| Task |
Transcribe the records below line by line, exactly as they read.

───── Records for processing

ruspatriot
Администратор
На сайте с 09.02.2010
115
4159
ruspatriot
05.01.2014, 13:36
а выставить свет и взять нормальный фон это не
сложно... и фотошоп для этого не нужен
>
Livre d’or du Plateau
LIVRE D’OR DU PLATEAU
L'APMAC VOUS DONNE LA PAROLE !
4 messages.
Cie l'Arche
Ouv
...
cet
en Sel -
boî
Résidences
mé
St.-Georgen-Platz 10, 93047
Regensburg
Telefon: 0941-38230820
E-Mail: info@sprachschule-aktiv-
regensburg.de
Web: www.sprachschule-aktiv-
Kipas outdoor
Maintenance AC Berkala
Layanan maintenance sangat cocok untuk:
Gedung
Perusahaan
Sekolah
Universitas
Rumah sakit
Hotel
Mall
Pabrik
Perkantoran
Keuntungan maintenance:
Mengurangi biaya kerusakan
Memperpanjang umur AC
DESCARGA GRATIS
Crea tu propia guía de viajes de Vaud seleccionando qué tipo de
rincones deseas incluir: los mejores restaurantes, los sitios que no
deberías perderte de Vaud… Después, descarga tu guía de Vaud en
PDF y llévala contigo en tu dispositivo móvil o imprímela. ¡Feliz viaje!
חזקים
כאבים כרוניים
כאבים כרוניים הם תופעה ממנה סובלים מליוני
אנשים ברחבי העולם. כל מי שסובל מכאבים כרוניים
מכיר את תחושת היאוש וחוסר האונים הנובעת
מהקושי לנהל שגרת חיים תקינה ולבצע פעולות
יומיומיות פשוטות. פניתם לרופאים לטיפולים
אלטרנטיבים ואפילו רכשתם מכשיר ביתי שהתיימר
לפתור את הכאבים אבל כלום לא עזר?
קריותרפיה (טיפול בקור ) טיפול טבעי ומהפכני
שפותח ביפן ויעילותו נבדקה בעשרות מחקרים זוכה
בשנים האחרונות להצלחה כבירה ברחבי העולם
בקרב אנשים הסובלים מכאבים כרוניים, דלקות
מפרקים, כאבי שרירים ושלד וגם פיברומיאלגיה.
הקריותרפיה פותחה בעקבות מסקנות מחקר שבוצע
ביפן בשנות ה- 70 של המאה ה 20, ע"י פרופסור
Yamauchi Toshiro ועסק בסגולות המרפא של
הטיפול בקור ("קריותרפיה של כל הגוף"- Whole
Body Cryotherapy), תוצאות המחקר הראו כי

──────────

| Expected output |
ruspatriot
Администратор
На сайте с 09.02.2010
115
4159
ruspatriot
05.01.2014, 13:36
а выставить свет и взять нормальный фон это не
сложно... и фотошоп для этого не нужен
>
Livre d’or du Plateau
LIVRE D’OR DU PLATEAU
L'APMAC VOUS DONNE LA PAROLE !
4 messages.
Cie l'Arche
Ouv
...
cet
en Sel -
boî
Résidences
mé
St.-Georgen-Platz 10, 93047
Regensburg
Telefon: 0941-38230820
E-Mail: info@sprachschule-aktiv-
regensburg.de
Web: www.sprachschule-aktiv-
Kipas outdoor
Maintenance AC Berkala
Layanan maintenance sangat cocok untuk:
Gedung
Perusahaan
Sekolah
Universitas
Rumah sakit
Hotel
Mall
Pabrik
Perkantoran
Keuntungan maintenance:
Mengurangi biaya kerusakan
Memperpanjang umur AC
DESCARGA GRATIS
Crea tu propia guía de viajes de Vaud seleccionando qué tipo de
rincones deseas incluir: los mejores restaurantes, los sitios que no
deberías perderte de Vaud… Después, descarga tu guía de Vaud en
PDF y llévala contigo en tu dispositivo móvil o imprímela. ¡Feliz viaje!
חזקים
כאבים כרוניים
כאבים כרוניים הם תופעה ממנה סובלים מליוני
אנשים ברחבי העולם. כל מי שסובל מכאבים כרוניים
מכיר את תחושת היאוש וחוסר האונים הנובעת
מהקושי לנהל שגרת חיים תקינה ולבצע פעולות
יומיומיות פשוטות. פניתם לרופאים לטיפולים
אלטרנטיבים ואפילו רכשתם מכשיר ביתי שהתיימר
לפתור את הכאבים אבל כלום לא עזר?
קריותרפיה (טיפול בקור ) טיפול טבעי ומהפכני
שפותח ביפן ויעילותו נבדקה בעשרות מחקרים זוכה
בשנים האחרונות להצלחה כבירה ברחבי העולם
בקרב אנשים הסובלים מכאבים כרוניים, דלקות
מפרקים, כאבי שרירים ושלד וגם פיברומיאלגיה.
הקריותרפיה פותחה בעקבות מסקנות מחקר שבוצע
ביפן בשנות ה- 70 של המאה ה 20, ע"י פרופסור
Yamauchi Toshiro ועסק בסגולות המרפא של
הטיפול בקור ("קריותרפיה של כל הגוף"- Whole
Body Cryotherapy), תוצאות המחקר הראו כי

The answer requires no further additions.